O pensamento, segundo o autor, requer algum tipo de continuidade.

No texto escrito, essa continuidade é fluente, uma vez que, caso o leitor perca algum

item, pode haver “retrocessos” no ato da leitura, a qual garante um novo contato com o

trecho não compreendido. O mesmo não ocorre na oralidade, tendo em vista que não há

nada para retroceder quando se fala em texto oral. A manifestação oral, segundo Ong,

desapareceu tão logo foi pronunciada:

O pensamento requer algum tipo de continuidade. A escrita estabelece no

texto uma “linha” de continuidade fora da mente. Se a distração confunde ou

oblitera da mente o contexto do qual emerge o material que estou lendo agora, o

contexto pode ser recuperado passando-se novamente os olhos pelo texto de modo

seletivo. Retrocessos podem ser inteiramente ocasionais, puramente ad hoc. A

mente concentra suas energias em avançar porque aquilo a que ela retrocede jaz

imóvel diante de si, sempre disponível em fragmentos inscritos na página. No

discurso oral, a situação é diferente. Não há nada para o que retroceder fora da

mente, pois a manifestação oral desapareceu tão logo foi pronunciada. Por

conseguinte, a mente deve avançar mais lentamente, mantendo perto do foco de

atenção muito daquilo com que já se deparou. A redundância, a repetição do já

dito, mantém tanto o falante quanto o ouvinte na pista certa. (Ong, 1998: 50-1)
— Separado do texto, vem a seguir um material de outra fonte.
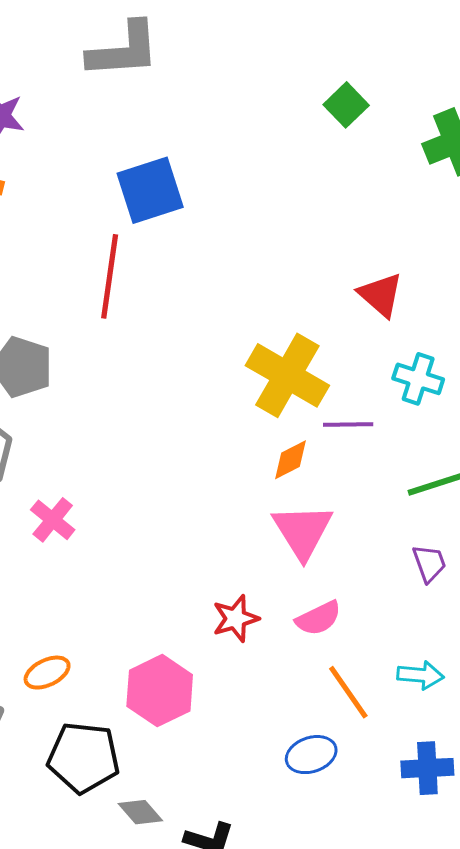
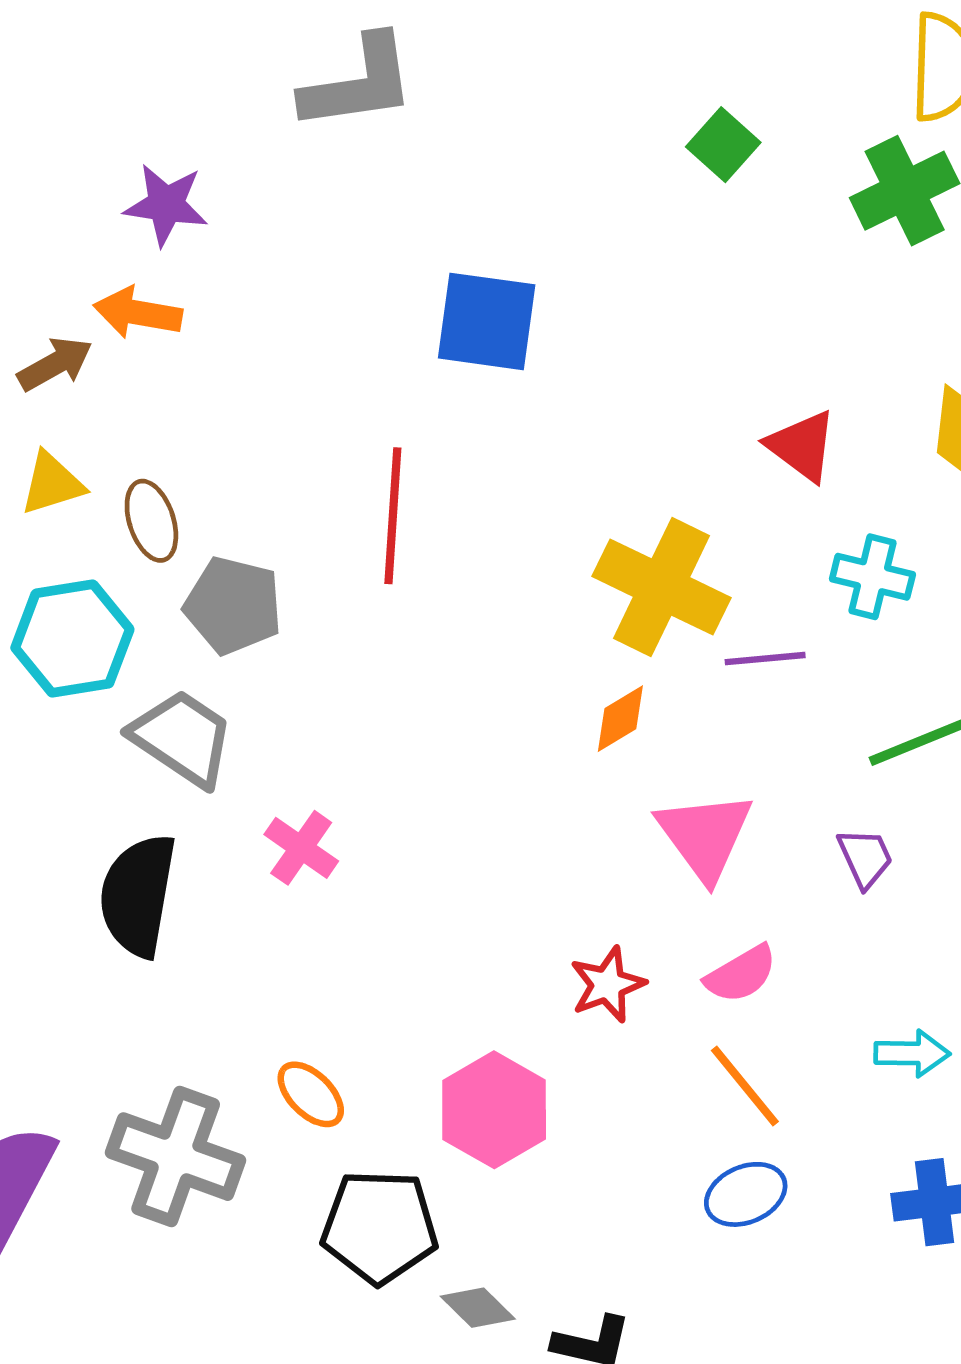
blue square: (150, 190) -> (487, 321), moved, turned 30
red line: (110, 276) -> (393, 516), moved
orange diamond: (291, 460) -> (620, 719), moved
purple trapezoid: (429, 563) -> (865, 858), moved
orange ellipse: (47, 673) -> (311, 1094), turned 75
orange line: (348, 692) -> (745, 1086), moved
Daí a importância de se repetir no texto oral: convém ao falante se

repetir duas ou três vezes, fator que garantiria o entendimento do texto pelo ouvinte.

Buscamos, neste tópico, abordar as relações entre repetição e

oralidade em diversas linhas teóricas. Fica claro que esse fenômeno sempre está

relacionado ao texto oral. No item a seguir, trataremos da bibliografia sobre o assunto,

baseada nos princípios da Análise da Conversação, linha teórica voltada para a dinâmica

do texto oral.

B – A repetição sob a luz da Análise da Conversação

A repetição é característica da fala e deve ser estudada tendo em vista

o princípio de iconicidade na língua falada. É a afirmativa que Marcuschi (1992) nos

apresenta ao final de sua investigação sobre o fenômeno.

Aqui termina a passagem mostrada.